Los años de miseria en el Hospital

En el mes de junio de 1934 se inauguró la nueva cocina del Hospital Provincial, costeada en parte por la Diputación.
En el mes de junio de 1934 se inauguró la nueva cocina del Hospital Provincial, costeada en parte por la Diputación.
Eduardo de Vicente
07:00 • 31 oct. 2019

Cada vez que había un entierro de un personaje importante, cada vez que salía a la calle una procesión, los niños del Hospicio acompañaban el cortejo. Su presencia enfatizaba los duelos en los funerales y le daba más realce a los desfiles. Los niños del Hospicio formaban parte de la tramoya de los actos sociales y cuando les tocaba salir los vestían con los únicos trajes que tenían, los que las monjas guardaban celosamente en el ropero para los días señalados. 



Aquellos trajes tenían que estar siempre pulcros, sin una mancha y bien planchados, para que la gente viera que los internos estaban bien cuidados, delgados como juncos, pero bien atendidos. Los trajes limpios de los hospicianos y sus rostros de felicidad forzada ocultaban una realidad que en la última década del siglo diecinueve se hizo insoportable: la crítica situación que atravesaba el Hospital de Santa María Magdalena, que afectaba de la forma más cruel a los niños del Hospicio y a los enfermos mentales. 
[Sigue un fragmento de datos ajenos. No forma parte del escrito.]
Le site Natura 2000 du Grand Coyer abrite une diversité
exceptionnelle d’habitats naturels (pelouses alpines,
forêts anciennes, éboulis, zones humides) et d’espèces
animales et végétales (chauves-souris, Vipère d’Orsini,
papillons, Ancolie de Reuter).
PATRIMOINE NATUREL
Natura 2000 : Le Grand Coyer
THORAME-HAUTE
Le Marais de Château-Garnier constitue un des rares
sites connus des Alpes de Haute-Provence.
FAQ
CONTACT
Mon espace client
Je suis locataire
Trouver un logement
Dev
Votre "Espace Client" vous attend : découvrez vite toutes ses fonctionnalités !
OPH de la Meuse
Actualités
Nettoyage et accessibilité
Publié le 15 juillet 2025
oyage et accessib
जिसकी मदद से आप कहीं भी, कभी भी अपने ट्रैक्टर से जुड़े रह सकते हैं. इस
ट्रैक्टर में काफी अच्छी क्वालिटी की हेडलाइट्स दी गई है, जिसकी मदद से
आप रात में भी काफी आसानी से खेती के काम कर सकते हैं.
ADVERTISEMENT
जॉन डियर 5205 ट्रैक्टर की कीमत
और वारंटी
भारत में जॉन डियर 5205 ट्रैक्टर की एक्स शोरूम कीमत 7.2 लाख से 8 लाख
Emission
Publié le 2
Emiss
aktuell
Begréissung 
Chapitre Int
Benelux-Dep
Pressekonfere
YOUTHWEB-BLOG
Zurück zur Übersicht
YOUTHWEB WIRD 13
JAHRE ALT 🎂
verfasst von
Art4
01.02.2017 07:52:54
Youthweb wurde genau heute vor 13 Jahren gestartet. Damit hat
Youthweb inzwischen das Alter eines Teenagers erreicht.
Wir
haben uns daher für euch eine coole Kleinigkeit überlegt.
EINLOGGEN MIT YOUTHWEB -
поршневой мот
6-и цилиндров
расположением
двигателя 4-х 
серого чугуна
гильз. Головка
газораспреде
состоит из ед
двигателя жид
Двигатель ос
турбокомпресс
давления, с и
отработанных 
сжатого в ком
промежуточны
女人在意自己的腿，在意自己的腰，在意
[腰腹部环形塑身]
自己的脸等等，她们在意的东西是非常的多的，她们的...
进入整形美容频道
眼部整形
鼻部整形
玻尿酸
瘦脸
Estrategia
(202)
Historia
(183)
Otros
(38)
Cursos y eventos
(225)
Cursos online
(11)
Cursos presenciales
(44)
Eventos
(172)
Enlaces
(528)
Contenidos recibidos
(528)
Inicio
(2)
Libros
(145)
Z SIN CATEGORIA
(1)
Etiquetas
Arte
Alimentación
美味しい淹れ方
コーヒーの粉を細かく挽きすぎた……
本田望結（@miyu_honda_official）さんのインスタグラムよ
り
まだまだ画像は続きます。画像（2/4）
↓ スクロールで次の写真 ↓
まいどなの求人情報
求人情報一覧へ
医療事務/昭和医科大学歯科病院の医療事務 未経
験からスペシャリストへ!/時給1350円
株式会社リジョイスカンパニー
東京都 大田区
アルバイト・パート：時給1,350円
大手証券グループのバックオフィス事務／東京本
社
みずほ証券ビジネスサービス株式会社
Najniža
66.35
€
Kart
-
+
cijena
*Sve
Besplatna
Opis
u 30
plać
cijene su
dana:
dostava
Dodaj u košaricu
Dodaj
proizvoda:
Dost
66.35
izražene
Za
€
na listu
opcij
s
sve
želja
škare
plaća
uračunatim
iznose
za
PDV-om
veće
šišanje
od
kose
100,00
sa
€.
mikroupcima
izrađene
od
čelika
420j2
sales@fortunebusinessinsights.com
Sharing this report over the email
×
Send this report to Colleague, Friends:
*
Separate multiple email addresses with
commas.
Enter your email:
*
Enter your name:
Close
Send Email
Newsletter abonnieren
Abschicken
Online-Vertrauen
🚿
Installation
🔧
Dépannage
Algunas dependencias del Hospital se encontraban en amenaza de ruina: escaleras rotas, techos apuntalados, suelos destruidos, paredes minadas por la humedad. El deterioro se dejaba notar con especial virulencia en las dependencias de los niños recluidos. Para llegar a las habitaciones había que atravesar un pequeño corredor húmedo y oscuro que servía también de acceso al primer patio, donde los niños se pasaban la mayor parte del día, dedicados a sus juegos. Muchos de ellos iban descalzos o con las alpargatas tan desgastadas que apenas se notaba ya la suela. Los asilados contaban dentro del recinto con un lugar destinado a escuela, tan abandonado como el resto de las dependencias. La escuela no disponía de tinteros, ni plumas, ni libros, tan sólo contaba con los bancos de madera para sentarse, una silla humilde para el maestro con su correspondiente mesa y un crucifijo antiguo que presidía la pared principal. Había meses en los que se interrumpían las clases porque el profesor dejaba de percibir sus honorarios y tenía que ganarse el sustento dando clases particulares. Del departamento de los niños se llegaba a la inclusa de las niñas, donde también reinaba la austeridad más absoluta. Las monjas procuraban tener bien separados los dos sexos, que solo se juntaban en el comedor y en la capilla.



Tan castigado como el Hospicio estaba el recinto de los enfermos mentales, también conocido como el departamento de locos. A esta sección se llegaba después de atravesar la pequeña huerta del edificio y los lavaderos. Eran varias habitaciones, todas en condiciones detestables, sin apenas luz y con los retretes en medio de las estancias, sin puertas de por medio. En la sala de mujeres tenían que evacuar utilizando cubos y tanto en uno como en otro departamento, los internos se afinaban en condiciones infrahumanas esperando que la ciudad pudiera tener algún día un manicomio moderno. Esta necesidad se hizo urgente en el invierno de 1896, a raíz de una visita que el farmacéutico Juan Vivas Pérez realizó al Hospital. Acompañado de varios personajes de la burguesía local de la época, descubrió las precarias condiciones en las que vivían los enfermos mentales, acorralados por la suciedad y condenados a pasar hambre. 



El escritor  Francisco Rueda López narró con toda su crudeza  las escenas que los visitantes se encontraron aquel día en su visita al Hospital: “Encontraron hacinados a los infelices locos en una reducida habitación, que más bien era una pocilga inmunda que un departamento donde pudieran habitar personas humanas”.



En el Hospital estaba también la Casa Cuna, contigua a las dependencias del Hospicio. Estaba compuesta por cuatro habitaciones donde convivían los niños con sus amas. Había temporadas en las que la escasez de víveres en la cocina ponía en riesgo la vida de los recién nacidos. La situación de la cocina también estaba al límite, con fuegos anticuados y un mobiliario insalubre. Así permaneció durante décadas, hasta que en 1934, en los años de la República, fue reformada con el dinero aportado por la Diputación.